How does proximity to the nearest MRT station affect demand and capital appreciation for units at this development?

Bukit Batok's transport connectivity underpins sustained demand and capital retention across property cycles. Whilst the specific street may not sit on a direct MRT station, the broader Bukit Batok precinct maintains accessibility via complementary transport modes and established commuting patterns that have withstood multiple planning cycles. Areas with established, multi-modal transport systems experience more resilient capital appreciation than those dependent on single-route connectivity, as demand remains robust even during temporary transit disruptions. Properties in Bukit Batok have historically demonstrated steady capital appreciation partly attributable to mature transport infrastructure and commuting certainty. For purchasers evaluating medium to long-term holding horizons, the area's transport maturity provides confidence that commuting patterns and accessibility will remain stable rather than subject to future disruption from infrastructure change. Units within closest walking distance to major transit nodes may command modest premiums, but the broader development benefits from area-level transport certainty.

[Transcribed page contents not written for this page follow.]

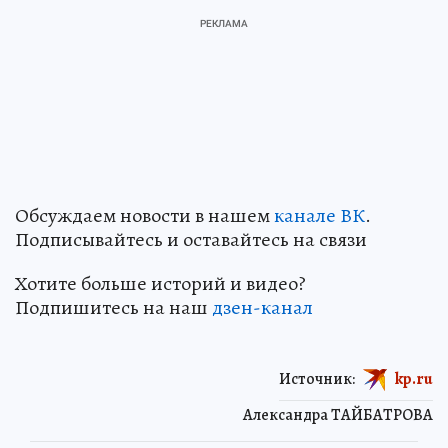
Обсуждаем новости в нашем
канале ВК
.
Подписывайтесь и оставайтесь на связи
Хотите больше историй и видео?
Подпишитесь на наш
дзен-кан
ал
Источник:
kp.ru
Александра ТАЙБАТРОВА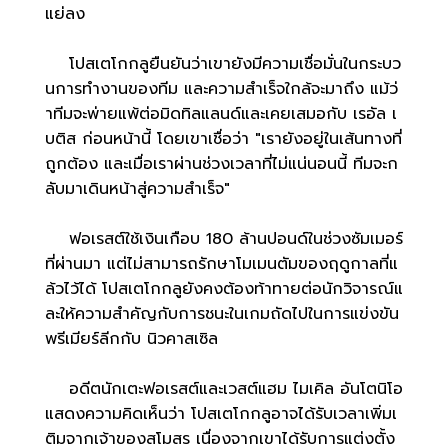
แย่ลง
โปสเตโกกลูยืนยันว่าเขายังมีความเชื่อมั่นในกระบว
นการทำงานของทีม และความสำเร็จใกล้จะมาถึง แม้ว่
าทีมจะพ่ายแพ้ต่อมิดทิลแลนด์และเคยเสมอกับ เรอัล เ
บติส ก่อนหน้านี้ โดยเขาเชื่อว่า "เรายังอยู่ในเส้นทางที่
ถูกต้อง และเมื่อเราผ่านช่วงเวลาที่ไม่แน่นอนนี้ ทีมจะก
ลับมาเดินหน้าสู่ความสำเร็จ"
ฟอเรสต์ใช้เงินเกือบ 180 ล้านปอนด์ในช่วงซัมเมอร์
ที่ผ่านมา แต่ไม่สามารถรักษาโมเมนตัมของฤดูกาลที่แ
ล้วไว้ได้ โปสเตโกกลูยังคงต้องท้าทายต่อนักวิจารณ์แ
ละให้ความสำคัญกับการชนะในเกมถัดไปในการแข่งขัน
พรีเมียร์ลีกกับ นิวคาสเซิล
อดีตนักเตะฟอเรสต์และเวสต์แฮม ไมเคิล อันโตนิโอ
แสดงความคิดเห็นว่า โปสเตโกกลูอาจได้รับเวลาเพิ่มเ
ติมจากเจ้าของสโมสร เนื่องจากเขาได้รับการแต่งตั้ง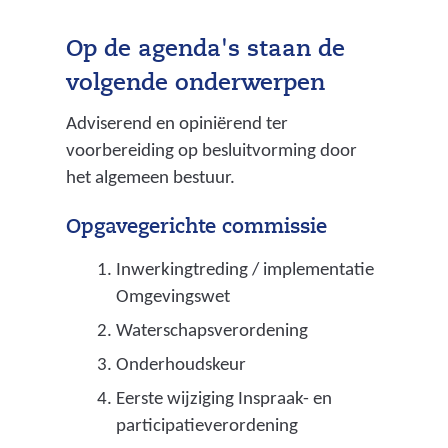
Op de agenda's staan de
volgende onderwerpen
Adviserend en opiniërend ter
voorbereiding op besluitvorming door
het algemeen bestuur.
Opgavegerichte commissie
Inwerkingtreding / implementatie
Omgevingswet
Waterschapsverordening
Onderhoudskeur
Eerste wijziging Inspraak- en
participatieverordening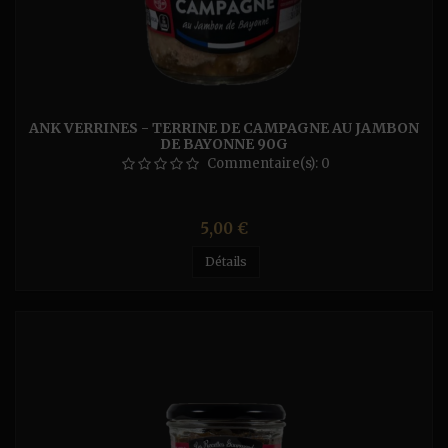
ANK VERRINES - TERRINE DE CAMPAGNE AU JAMBON
DE BAYONNE 90G
Commentaire(s):
0
Prix
5,00 €
Détails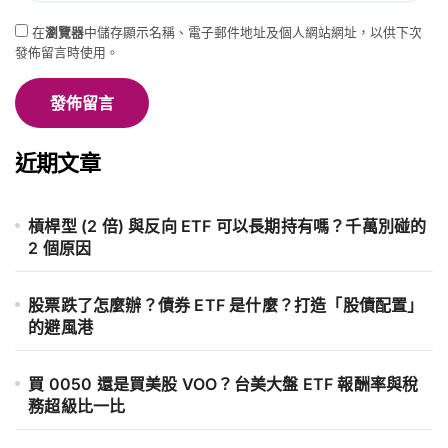
在
瀏覽器
中儲存顯示名稱、電子郵件地址及個人網站網址，以供下次
發佈留言時使用。
近期文章
槓桿型 (2 倍) 與反向 ETF 可以長期持有嗎？千萬別碰的
2 個原因
股票跌了怎麼辦？債券 ETF 是什麼？打造「股債配置」
的避風港
買 0050 還是買美股 VOO？台美大盤 ETF 報酬率與稅
務超級比一比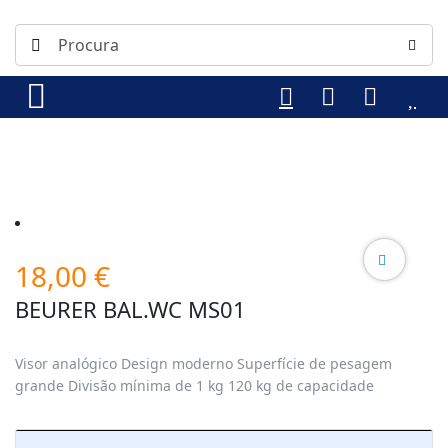
18,00
€
BEURER BAL.WC MS01
Visor analógico Design moderno Superfície de pesagem
grande Divisão mínima de 1 kg 120 kg de capacidade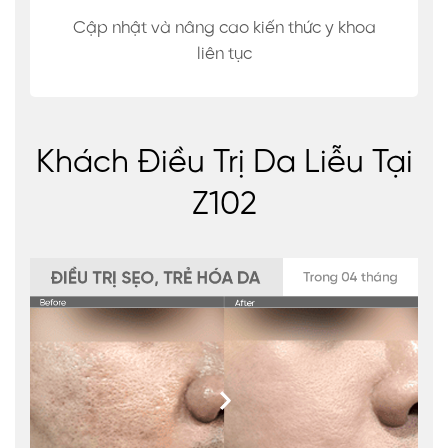
Cập nhật và nâng cao kiến thức y khoa
liên tục
Khách Điều Trị Da Liễu Tại
Z102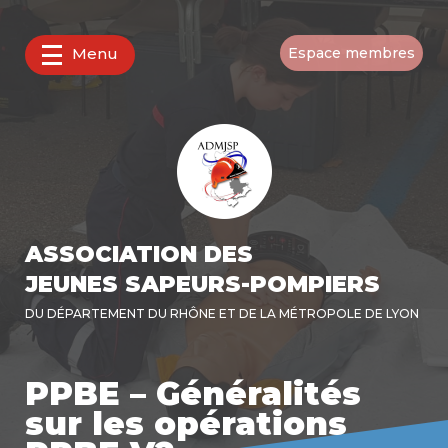
Menu
Espace membres
ASSOCIATION DES
JEUNES SAPEURS-POMPIERS
DU DÉPARTEMENT DU RHÔNE ET DE LA MÉTROPOLE DE LYON
PPBE – Généralités
sur les opérations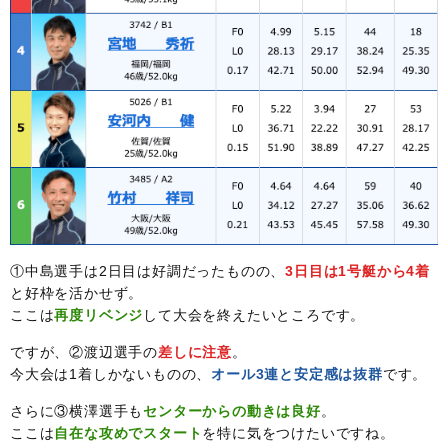
①中島選手は2日目は好調だったものの、
3日目は1号艇から4着
と好枠を活かせず。
ここは
再度リベンジ
して大会を終えたいところです。
ですが、②渡辺選手の
差しに注意
。
今大会は1着しかないものの、
オール3連と安定感は抜群
です。
さらに③横澤選手も
センターからの動きは良好
。
ここは
自在な攻めでスタート
を特に気をつけたいですね。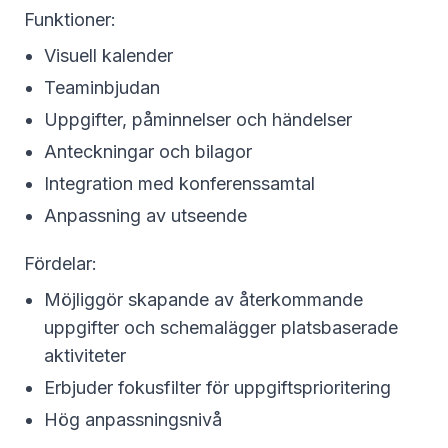
Funktioner:
Visuell kalender
Teaminbjudan
Uppgifter, påminnelser och händelser
Anteckningar och bilagor
Integration med konferenssamtal
Anpassning av utseende
Fördelar:
Möjliggör skapande av återkommande
uppgifter och schemalägger platsbaserade
aktiviteter
Erbjuder fokusfilter för uppgiftsprioritering
Hög anpassningsnivå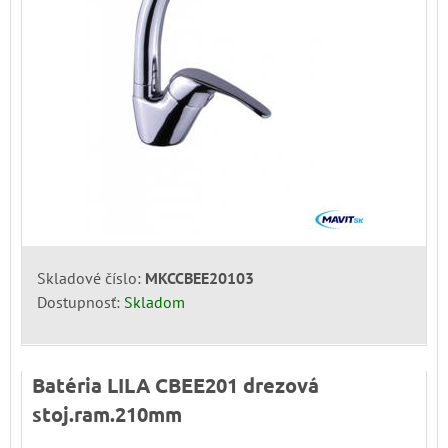
Skladové číslo:
MKCCBEE20103
Dostupnosť:
Skladom
Batéria LILA CBEE201 drezová
stoj.ram.210mm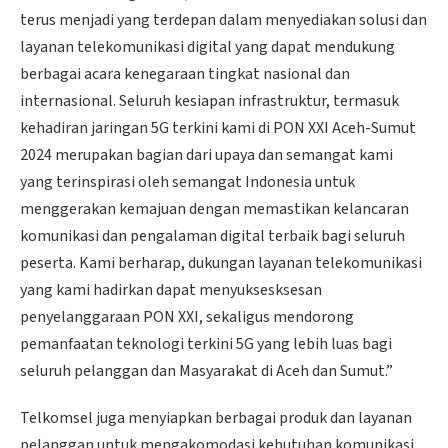
terus menjadi yang terdepan dalam menyediakan solusi dan
layanan telekomunikasi digital yang dapat mendukung
berbagai acara kenegaraan tingkat nasional dan
internasional. Seluruh kesiapan infrastruktur, termasuk
kehadiran jaringan 5G terkini kami di PON XXI Aceh-Sumut
2024 merupakan bagian dari upaya dan semangat kami
yang terinspirasi oleh semangat Indonesia untuk
menggerakan kemajuan dengan memastikan kelancaran
komunikasi dan pengalaman digital terbaik bagi seluruh
peserta. Kami berharap, dukungan layanan telekomunikasi
yang kami hadirkan dapat menyuksesksesan
penyelanggaraan PON XXI, sekaligus mendorong
pemanfaatan teknologi terkini 5G yang lebih luas bagi
seluruh pelanggan dan Masyarakat di Aceh dan Sumut.”
Telkomsel juga menyiapkan berbagai produk dan layanan
pelanggan untuk mengakomodasi kebutuhan komunikasi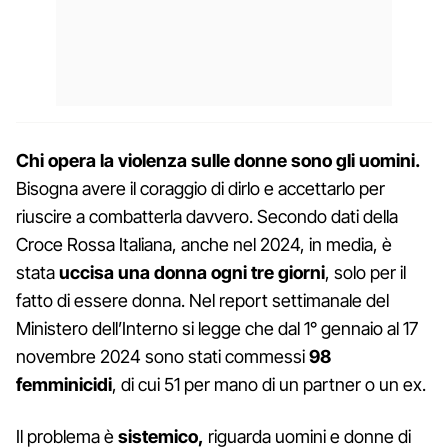
Chi opera la violenza sulle donne sono gli uomini.
Bisogna avere il coraggio di dirlo e accettarlo per
riuscire a combatterla davvero. Secondo dati della
Croce Rossa Italiana, anche nel 2024, in media, è
stata
uccisa una donna ogni tre giorni
, solo per il
fatto di essere donna. Nel report settimanale del
Ministero dell’Interno si legge che dal 1° gennaio al 17
novembre 2024 sono stati commessi
98
femminicidi
, di cui 51 per mano di un partner o un ex.
Il problema è
sistemico,
riguarda uomini e donne di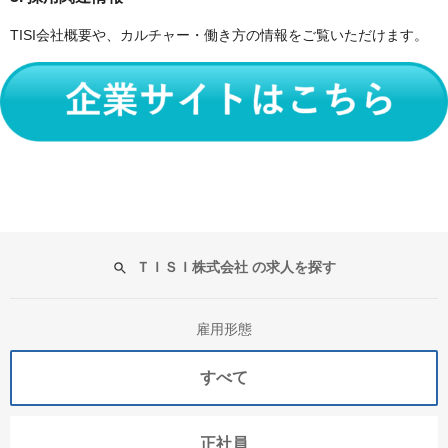
TISI会社概要や、カルチャー・働き方の情報をご覧いただけます。
ＴＩＳＩ株式会社 の求人を探す
雇用形態
すべて
正社員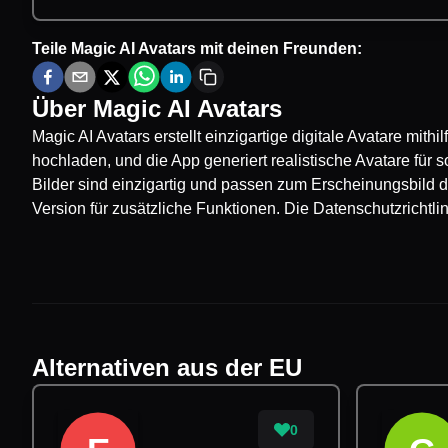
Teile
Magic AI Avatars
mit deinen Freunden:
Über
Magic AI Avatars
Magic AI Avatars erstellt einzigartige digitale Avatare mithi
hochladen, und die App generiert realistische Avatare für
Bilder sind einzigartig und passen zum Erscheinungsbild d
Version für zusätzliche Funktionen. Die Datenschutzrichtl
Alternativen aus der EU
0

Which buyer profiles are best suited to 290G Bukit Batok Street 24, and why?

The development appeals across multiple distinct buyer cohorts. First-time upgraders transitioning from one or two-bedroom public housing to three-bedroom family-scale units appreciate the spatial increase, modern bathroom facilities, and established neighbourhood infrastructure without speculative premium. Young families with multiple children find the three-bedroom configuration operationally superior to smaller stock, particularly where work-from-home arrangements and study spaces have become residential expectations. Conservative investors seeking stable, income-generating assets with predictable tenant demand benefit from Bukit Batok's demographic stability and established rental market. High-net-worth individuals treating HDB acquisitions as alternative asset diversification or portfolio hedging appreciate the area's neighbourhood quality, stable valuation, and absence of cyclical volatility. Retirees and older residents favour the mature neighbourhood character and comprehensive local amenities. Each profile encounters distinct decision weightings—upgraders emphasise family suitability, investors emphasise cashflow stability, HNW investors emphasise diversification—but all find genuine utility within this development.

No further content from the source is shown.